救命救急センターにおける専攻医募集について

救急医療初期研修の概要と目標

 兵庫県立加古川医療センターでは、平成21年11月の新築移転に伴い新たに救命救急センターを設置し、兵庫県東播磨・北播磨地域における(総人口約101万人)救命救急医療(主として三次救急医療および二次救急医療)を担うこととなりました。

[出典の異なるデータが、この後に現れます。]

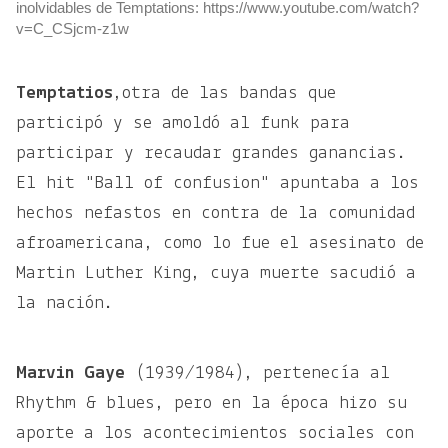
inolvidables de Temptations: https://www.youtube.com/watch?
v=C_CSjcm-z1w
Temptatios
,otra de las bandas que
participó y se amoldó al funk para
participar y recaudar grandes ganancias.
El hit "Ball of confusion" apuntaba a los
hechos nefastos en contra de la comunidad
afroamericana, como lo fue el asesinato de
Martin Luther King, cuya muerte sacudió a
la nación.
Marvin Gaye
(1939/1984), pertenecía al
Rhythm & blues, pero en la época hizo su
aporte a los acontecimientos sociales con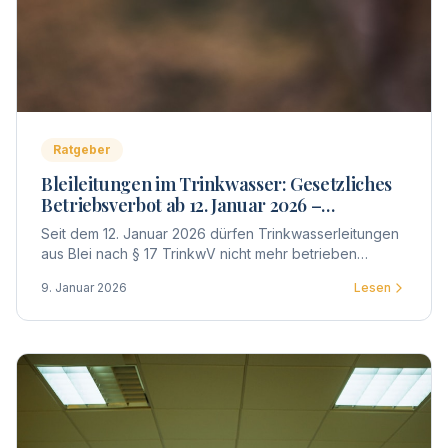
Ratgeber
Bleileitungen im Trinkwasser: Gesetzliches
Betriebsverbot ab 12. Januar 2026 –
Untersuchung und Bewertung
Seit dem 12. Januar 2026 dürfen Trinkwasserleitungen
aus Blei nach § 17 TrinkwV nicht mehr betrieben
werden. Was das für Eigentümer, WEG und Vermieter
9. Januar 2026
Lesen
bedeutet – Untersuchung, Bewertung, Meldepflicht
und Fristen im Überblick.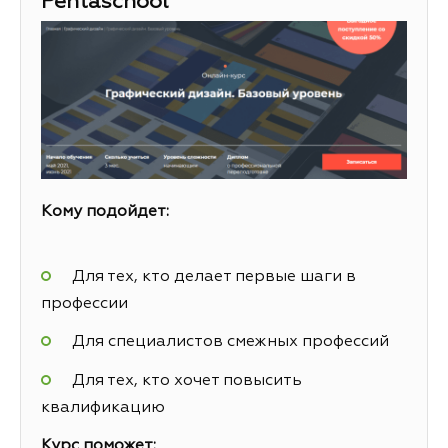
Pentaschool
Кому подойдет:
Для тех, кто делает первые шаги в
профессии
Для специалистов смежных профессий
Для тех, кто хочет повысить
квалификацию
Курс поможет: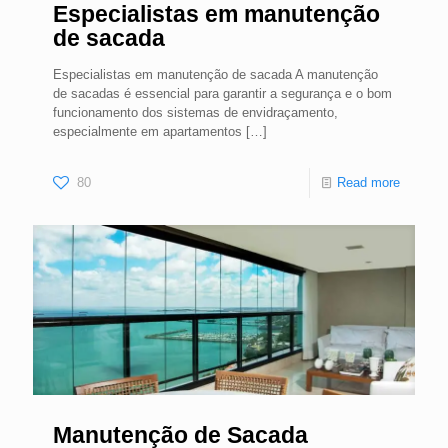
Especialistas em manutenção
de sacada
Especialistas em manutenção de sacada A manutenção
de sacadas é essencial para garantir a segurança e o bom
funcionamento dos sistemas de envidraçamento,
especialmente em apartamentos
[…]
80
Read more
Manutenção de Sacada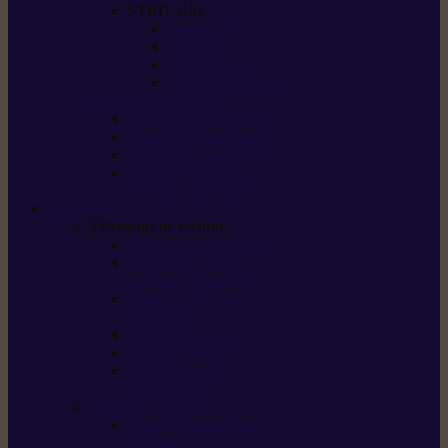
STIHL Kits
Service Kits
Cut Kits
Upgrade Kits
Care & Clean Kits
Batteries et chargeurs
Système de batterie AS
Système de batterie AP
Système de batterie AK
STIHL connected /
solutions connectées
Sécurité
Vêtements de sécurité
Lunettes de protection
Protection auditive,
du visage et de la tête
Bottes et chaussures
de sécurité
Pantalons de travail
Gants de travail
T-shirts et vestes
de protection
Directives et normes
Fiches de données de
sécurité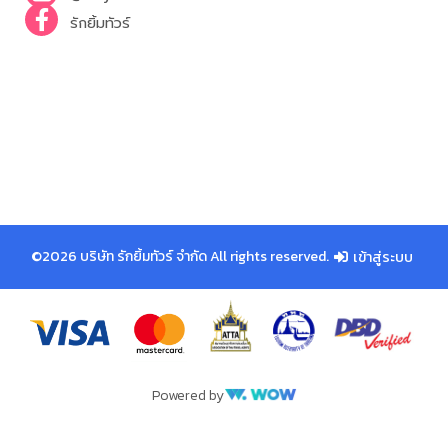
รักยิ้มทัวร์
©2026 บริษัท รักยิ้มทัวร์ จำกัด All rights reserved.
เข้าสู่ระบบ
Powered by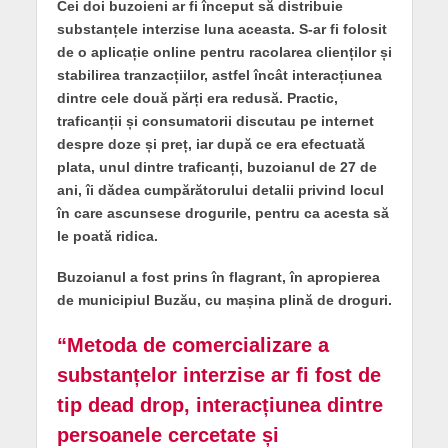
Cei doi buzoieni ar fi început să distribuie
substanțele interzise luna aceasta. S-ar fi folosit
de o aplicație online pentru racolarea clienților și
stabilirea tranzacțiilor, astfel încât interacțiunea
dintre cele două părți era redusă. Practic,
traficanții și consumatorii discutau pe internet
despre doze și preț, iar după ce era efectuată
plata, unul dintre traficanți, buzoianul de 27 de
ani, îi dădea cumpărătorului detalii privind locul
în care ascunsese drogurile, pentru ca acesta să
le poată ridica.
Buzoianul a fost prins în flagrant, în apropierea
de municipiul Buzău, cu mașina plină de droguri.
“Metoda de comercializare a
substanțelor interzise ar fi fost de
tip dead drop, interacțiunea dintre
persoanele cercetate și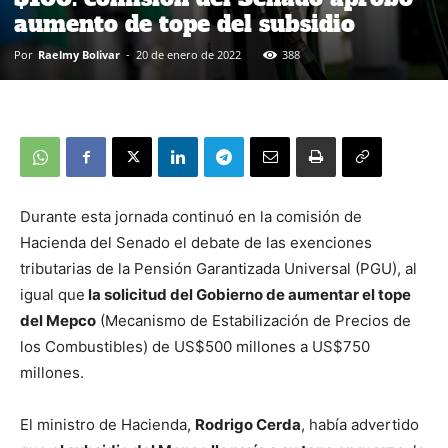
aumento de tope del subsidio
Por
Raelmy Bolivar
-
20 de enero de 2022
388
Durante esta jornada continuó en la comisión de
Hacienda del Senado el debate de las exenciones
tributarias de la Pensión Garantizada Universal (PGU), al
igual que
la solicitud del Gobierno de aumentar el tope
del Mepco
(Mecanismo de Estabilización de Precios de
los Combustibles) de US$500 millones a US$750
millones.
El ministro de Hacienda,
Rodrigo Cerda
, había advertido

 当医療センターにおける救急医療研修は、初期研修1年目の1ヶ月間および2年目の2ヶ月間(必須)と、初期研修2年目の選択科目で救急医療を選択した場合(期間は自由に設定可:3ヶ月以上が望ましい)に、救命救急センターで行います。この救急医療初期研修では、救命救急センターに搬送されてくる重篤患者さんを指導医とともに診療することを通じて、救急医療の基礎知識と基本的技術-特に重症患者さんの救命に最も重要である「正確な病態評価と迅速で的確な初期診療や集中治療」-を習得することを最大の目標としています。そのためには、気管挿管による気道確保や中心静脈路確保といった診療技術のみならず、患者さんを「正しく診察し」、「病態を正確に捉え」、「的確な治療方針を決定する」という一連のプロセスを身につけることが必要となりますが、それには、物事を自分の頭で考える姿勢が不可欠です。

 「今の若い先生方は、ダミー人形の診療は一流だけど、実際の患者さんに対する診療は、うまくないねえ・・・」 これは、あるoff the job training コースのインストラクターをされているベテランの先生の感想です。蓋し名言。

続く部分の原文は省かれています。